#### Aim of the task
Exact transcription, pictures omitted: reproduce the listing below.

#### Exercise inputs
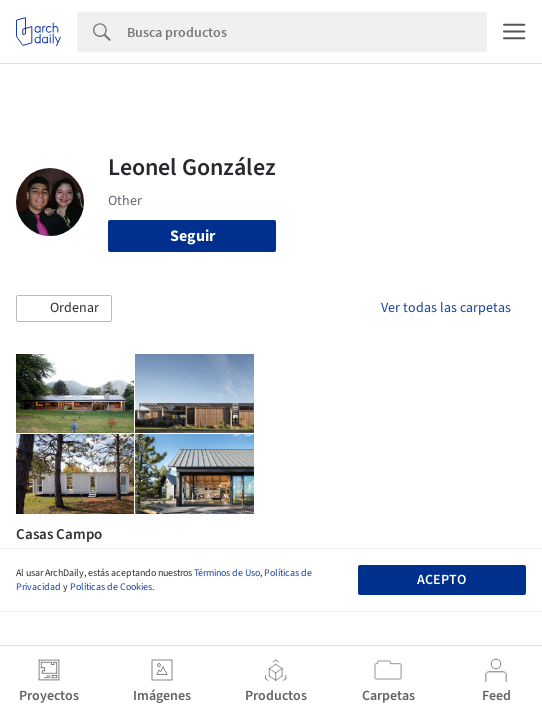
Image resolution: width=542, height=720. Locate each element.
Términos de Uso (227, 573)
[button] (64, 309)
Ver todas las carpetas (446, 308)
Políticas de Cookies (111, 587)
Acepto (441, 580)
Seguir (192, 236)
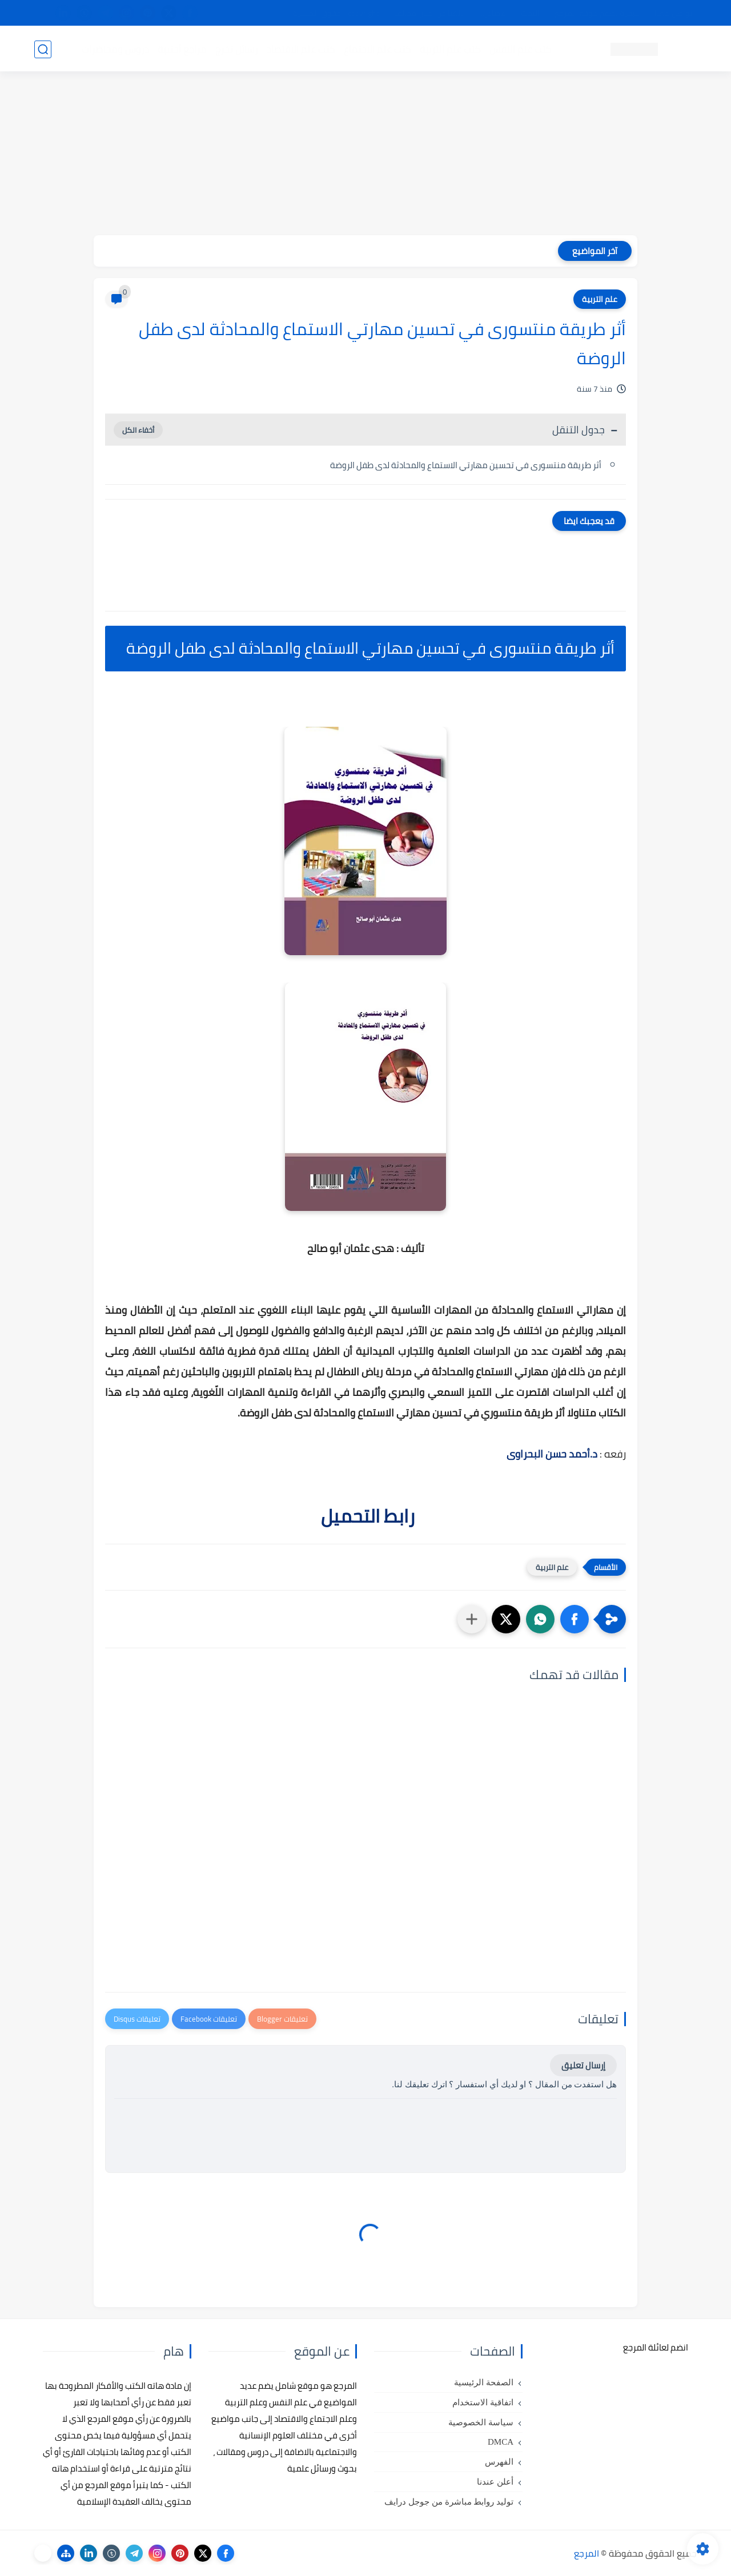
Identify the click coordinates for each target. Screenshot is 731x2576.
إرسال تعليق (583, 2065)
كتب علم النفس (520, 49)
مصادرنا (493, 13)
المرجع (586, 2553)
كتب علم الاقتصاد (300, 49)
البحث (530, 13)
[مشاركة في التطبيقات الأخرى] (471, 1619)
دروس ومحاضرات (114, 49)
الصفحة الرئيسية (483, 2382)
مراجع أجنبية (181, 49)
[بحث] (42, 49)
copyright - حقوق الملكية (335, 13)
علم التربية (599, 299)
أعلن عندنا (495, 2481)
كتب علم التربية (449, 49)
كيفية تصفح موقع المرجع (597, 13)
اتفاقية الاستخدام (482, 2402)
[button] (574, 1619)
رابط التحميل (366, 1516)
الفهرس (499, 2461)
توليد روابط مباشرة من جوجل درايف (448, 2501)
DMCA (500, 2441)
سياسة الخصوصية (480, 2422)
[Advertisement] (365, 155)
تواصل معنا (673, 13)
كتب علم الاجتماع (377, 49)
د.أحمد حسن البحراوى (552, 1453)
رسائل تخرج (236, 49)
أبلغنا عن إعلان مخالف (429, 13)
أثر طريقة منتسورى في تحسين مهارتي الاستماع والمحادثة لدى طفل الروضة (464, 465)
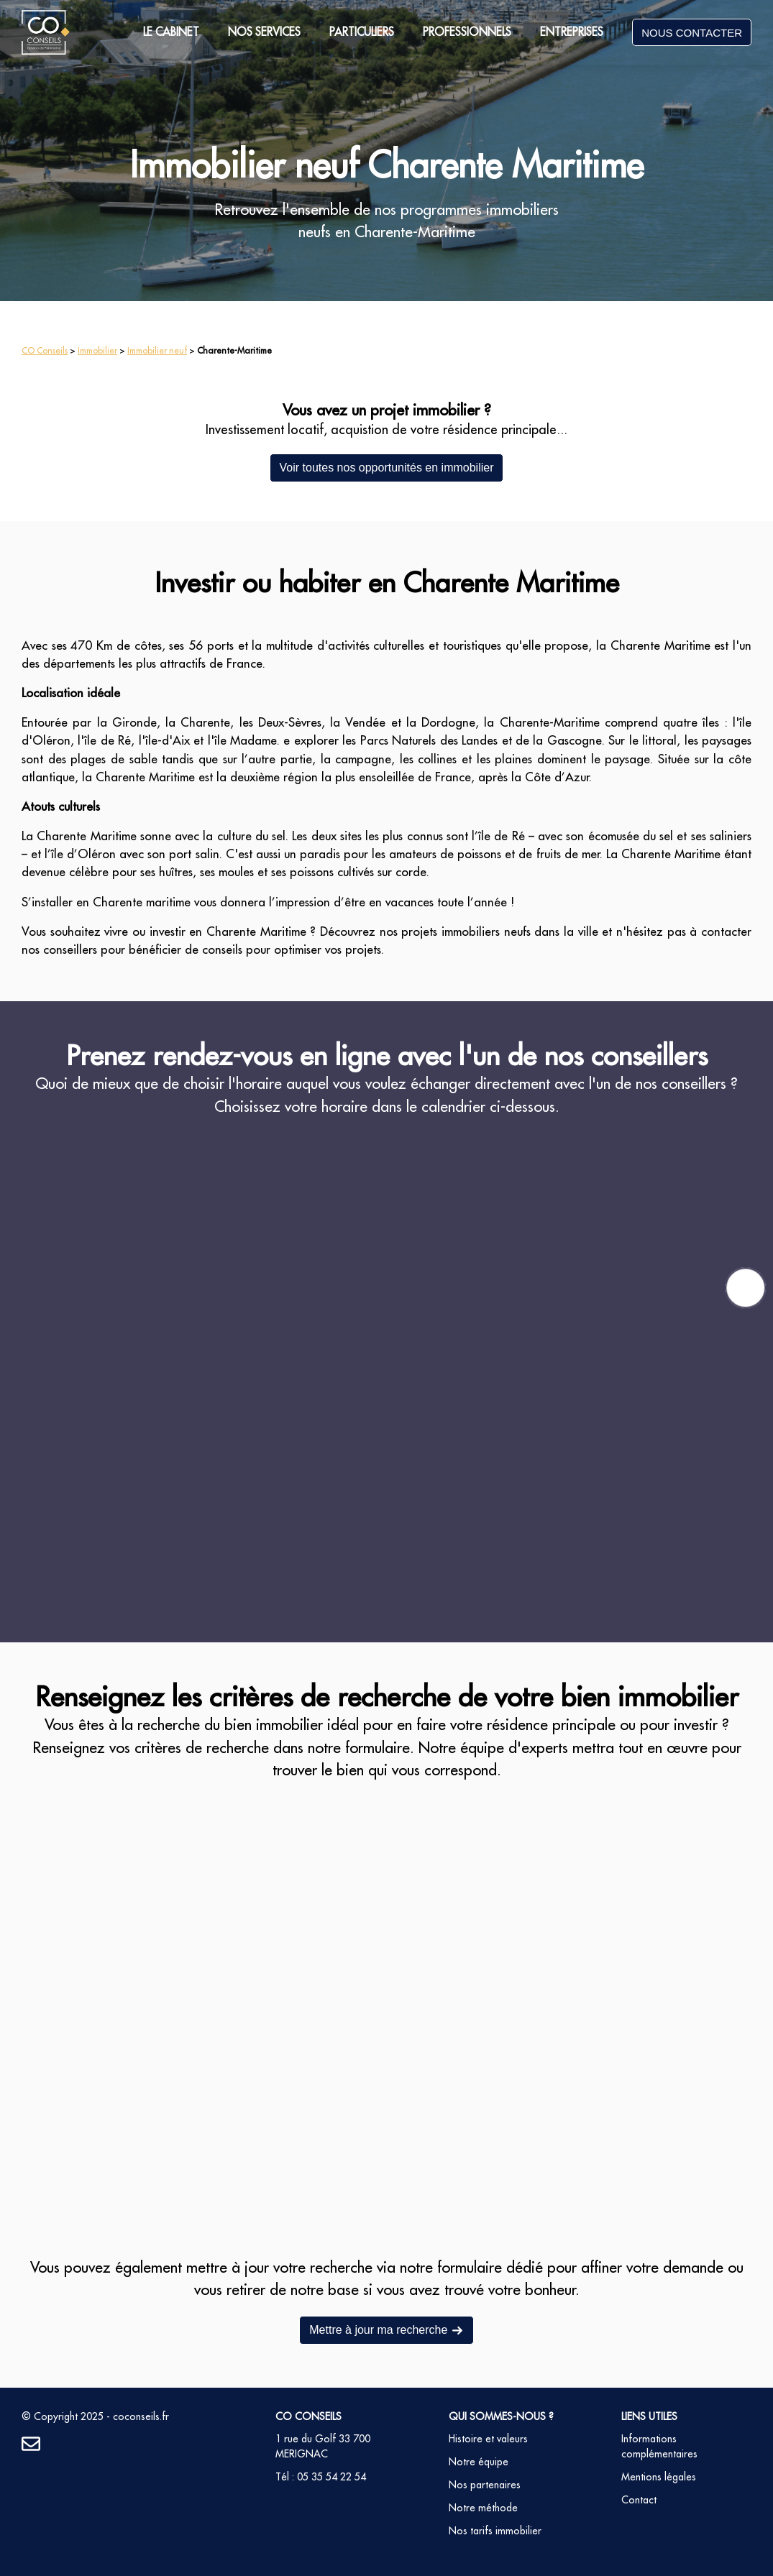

#### Reply
Image resolution: width=542, height=720. Locate each element.
Términos de Uso (227, 573)
[button] (64, 309)
Ver todas las carpetas (446, 308)
Políticas de Cookies (111, 587)
Acepto (441, 580)
Seguir (192, 236)
Identify the click coordinates for each target. Screenshot is 731x2576.
إرسال تعليق (583, 2065)
كتب علم النفس (520, 49)
مصادرنا (493, 13)
المرجع (586, 2553)
كتب علم الاقتصاد (300, 49)
البحث (530, 13)
[مشاركة في التطبيقات الأخرى] (471, 1619)
دروس ومحاضرات (114, 49)
الصفحة الرئيسية (483, 2382)
مراجع أجنبية (181, 49)
[بحث] (42, 49)
copyright - حقوق الملكية (335, 13)
علم التربية (599, 299)
أعلن عندنا (495, 2481)
كتب علم التربية (449, 49)
كيفية تصفح موقع المرجع (597, 13)
اتفاقية الاستخدام (482, 2402)
[button] (574, 1619)
رابط التحميل (366, 1516)
الفهرس (499, 2461)
توليد روابط مباشرة من جوجل درايف (448, 2501)
DMCA (500, 2441)
سياسة الخصوصية (480, 2422)
[Advertisement] (365, 155)
تواصل معنا (673, 13)
كتب علم الاجتماع (377, 49)
د.أحمد حسن البحراوى (552, 1453)
رسائل تخرج (236, 49)
أبلغنا عن إعلان مخالف (429, 13)
أثر طريقة منتسورى في تحسين مهارتي الاستماع والمحادثة لدى طفل الروضة (464, 465)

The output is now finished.